The proactionary principle is central to transhumanist and techno-optimist thinking.
The Problem with Precaution
The precautionary principle sounds reasonable: "better safe than sorry." But More and others argue it's deeply flawed:
Asymmetric risk assessment: Precaution focuses on risks from action while ignoring risks from inaction. Every technology not deployed, every medicine not approved, every enhancement not pursued has costs—people who die from diseases that might have been cured, opportunities forgone.
Status quo bias: Precaution treats the current state as a safe baseline, but the status quo kills people too. Current reality includes cancer, aging, poverty, and suffering that new technologies might address.
Unprovability of safety: It's impossible to prove something is safe under all possible conditions. Requiring proof of safety before action is equivalent to prohibiting action permanently.
Stifling innovation: Strict precaution would have prevented most historical innovations—fire, electricity, automobiles, vaccines—all of which have risks but massive benefits.
The Proactionary Alternative
The proactionary principle doesn't ignore risks. Instead, it calls for:
Benefit-risk assessment: Evaluate both potential benefits and potential harms, not just harms from action.

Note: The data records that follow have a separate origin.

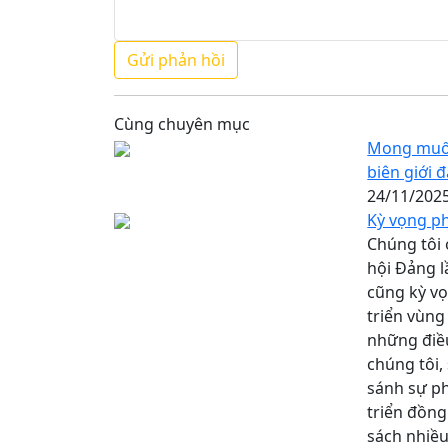
Cùng chuyên mục
Mong muốn
biên giới 
24/11/202
Kỳ vọng ph
Chúng tôi ở
hội Đảng l
cũng kỳ vọ
triển vùng
những điều
chúng tôi,
sánh sự ph
triển đồn
sách nhiều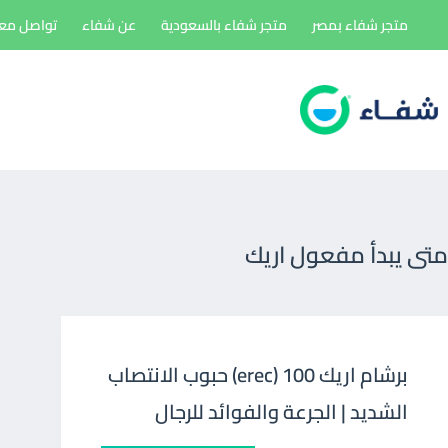
لتجاوز
متجر شفاء بمصر
متجر شفاء بالسعودية
عن شفاء
تواصل معن
لى
لمحتوى
متى يبدأ مفعول اريك
برشام اريك 100 (erec) حبوب الانتصاب
الشديد | الجرعة والفوائد للرجال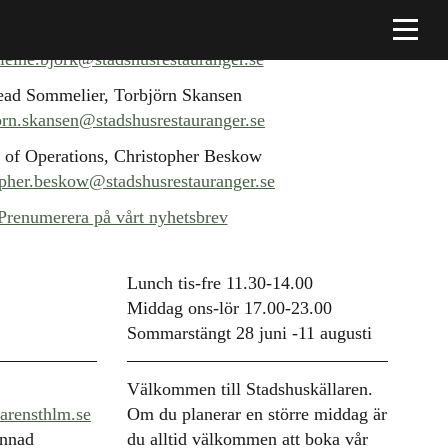
Platschef, Madeleine Björk
eine.bjork@stadshusrestauranger.se
ad Sommelier, Torbjörn Skansen
orn.skansen@stadshusrestauranger.se
 of Operations, Christopher Beskow
opher.beskow@stadshusrestauranger.se
Prenumerera på vårt nyhetsbrev
Lunch tis-fre 11.30-14.00
Middag ons-lör 17.00-23.00
Sommarstängt 28 juni -11 augusti
Välkommen till Stadshuskällaren.
arensthlm.se
Om du planerar en större middag är
annad
du alltid välkommen att boka vår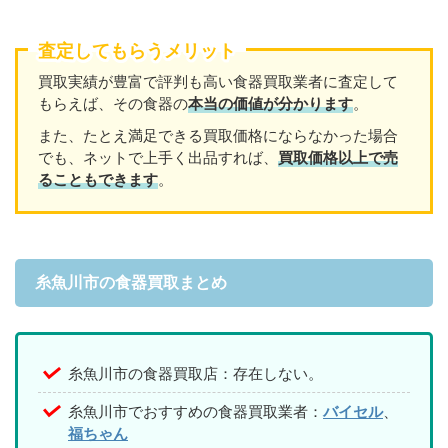
査定してもらうメリット
買取実績が豊富で評判も高い食器買取業者に査定して
もらえば、その食器の
本当の価値が分かります
。
また、たとえ満足できる買取価格にならなかった場合
でも、ネットで上手く出品すれば、
買取価格以上で売
ることもできます
。
糸魚川市の食器買取まとめ
糸魚川市の食器買取店：存在しない。
糸魚川市でおすすめの食器買取業者：
バイセル
、
福ちゃん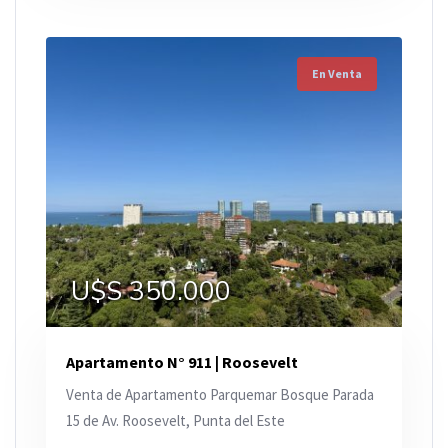
En Venta
U$S 350.000
Apartamento N° 911 | Roosevelt
Venta de Apartamento Parquemar Bosque Parada
15 de Av. Roosevelt, Punta del Este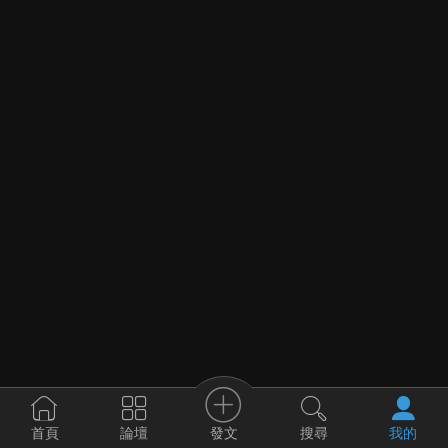
發文
首頁
論壇
搜尋
我的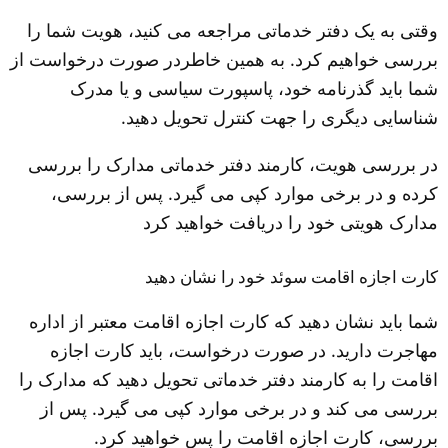
وقتی به یک دفتر خدماتی مراجعه می کنید، هویت شما را 
بررسی خواهیم کرد. به همین خاطردر صورت درخواست از 
شما باید گذرنامه خود، پاسپورت سیاسی و یا مدرک 
شناسایی دیگری را جهت کنترل تحویل دهید.
در بررسی هویت، کارمند دفتر خدماتی مدارک را بررسی 
کرده و در برخی موارد کپی می گیرد. پس از بررسی، 
مدارک هویتی خود را دریافت خواهید کرد
کارت اجازه اقامت سوئد خود را نشان دهید
شما باید نشان دهید که کارت اجازه اقامت معتبر از اداره 
مهاجرت دارید. در صورت درخواست، باید کارت اجازه 
اقامت را به کارمند دفتر خدماتی تحویل دهید که مدارک را 
بررسی می کند و در برخی موارد کپی می گیرد. پس از 
بررسی، کارت اجازه اقامت را پس خواهید کرد.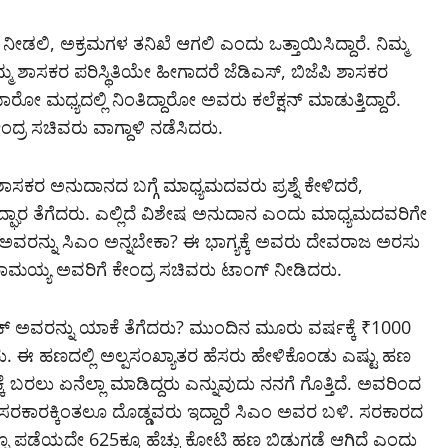
ಲಿ, ಅಕ್ರಮಗಳ ತನಿಖೆ ಆಗಲಿ ಎಂದು ಒತ್ತಾಯಿಸಿದ್ದಾರೆ. ನಿಮ್ಮ
ನಿಮ್ಮ ಶಾಸಕರ ಪರಿಸ್ಥಿತಿಯೇ ಹೀಗಾದರೆ ಜೆಡಿಎಸ್‌, ಬಿಜೆಪಿ ಶಾಸಕರ
ಾರೋ‌ ಮಧ್ಯದಲ್ಲಿ ನಿಂತಿದ್ದಾರೋ ಅವರು ಕಲೆಕ್ಷನ್ ಮಾಡುತ್ತಿದ್ದಾರೆ.
ಂದ್ರ ಸಚಿವರು ವಾಗ್ದಾಳಿ ನಡೆಸಿದರು.
ಶಾಸಕರ ಅನುದಾನದ ಬಗ್ಗೆ ಮಾಧ್ಯಮದವರು ಪ್ರಶ್ನೆ ಕೇಳಿದರೆ,
 ಉದ್ಘಾರ ತೆಗೆದರು. ಎಲ್ಲಿದೆ ವಿಶೇಷ ಅನುದಾನ ಎಂದು ಮಾಧ್ಯಮದವರಿಗೇ
ು. ಅವರನ್ನು ಸಿಎಂ ಅನ್ನಬೇಕಾ? ಈ ಭಾಗ್ಯಕ್ಕೆ ಅವರು ದೇವರಾಜ ಅರಸು
ಮಯ್ಯ ಅವರಿಗೆ ಕೇಂದ್ರ ಸಚಿವರು ಟಾಂಗ್‌ ನೀಡಿದರು.
ಕ್ ಅವರನ್ನು ಯಾಕೆ ತೆಗೆದರು? ಮುಂದಿನ ಮೂರು ವರ್ಷಕ್ಕೆ ₹1000
 ಈ ಹಣದಲ್ಲಿ ಅಲ್ಪಸಂಖ್ಯಾತರ ಹೆಸರು ಹೇಳಿಕೊಂಡು ಎಷ್ಟು ಹಣ
ಕಾರಕ್ಕೆ ಬರಲು ಏನೆಲ್ಲಾ ಮಾಡಿದ್ದರು ಎನ್ನುವುದು ನನಗೆ ಗೊತ್ತಿದೆ. ಅವರಿಂದ
ಿ ಸರಕಾರಕ್ಕಿಂತಲೂ ದೊಡ್ಡವರು ಇದ್ದಾರೆ ಸಿಎಂ ಅವರ ಬಳಿ. ಸರಕಾರದ
ನೂ ಪಡೆಯದೇ 625ಕ್ಕೂ ಹೆಚ್ಚು ಕೋಟಿ ಹಣ ಬಿಡುಗಡೆ ಆಗಿದೆ ಎಂದು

Freedom to experiment: People should be allowed to try new things, accepting known risks.
Proportionate response: Restrictions should be proportional to the probability and magnitude of harm, not based on worst-case speculation.
Reversibility consideration: Prefer reversible actions where possible, but don't require irreversibility as grounds for prohibition.
Learning by doing: We often can't know risks without trying things. Cautious experimentation generates knowledge.
Core Tenets
Max More's proactionary principle includes ten principles:
1. Freedom to innovate
2. Objectivity in assessing risks and benefits
3. Comprehensiveness in considering all relevant factors
4. Openness of information and criticism
5. Simplicity in regulatory approaches
6. Triage in prioritizing risks
7. Symmetry in risk assessment (act and not-act)
8. Proportionality of restrictions to actual risks
9. Prioritization of immediate risks over speculative ones
10. Revision of restrictions as evidence accumulates
Application to Emerging Technologies
For transhumanists, the proactionary principle supports:
- Gene therapy and human enhancement research
- Longevity science and life extension
- Brain-computer interface development
- AI research (though with appropriate safety work)
The principle doesn't mean ignoring risks—it means not letting fear of hypothetical harms prevent us from addressing real, current harms through technological progress.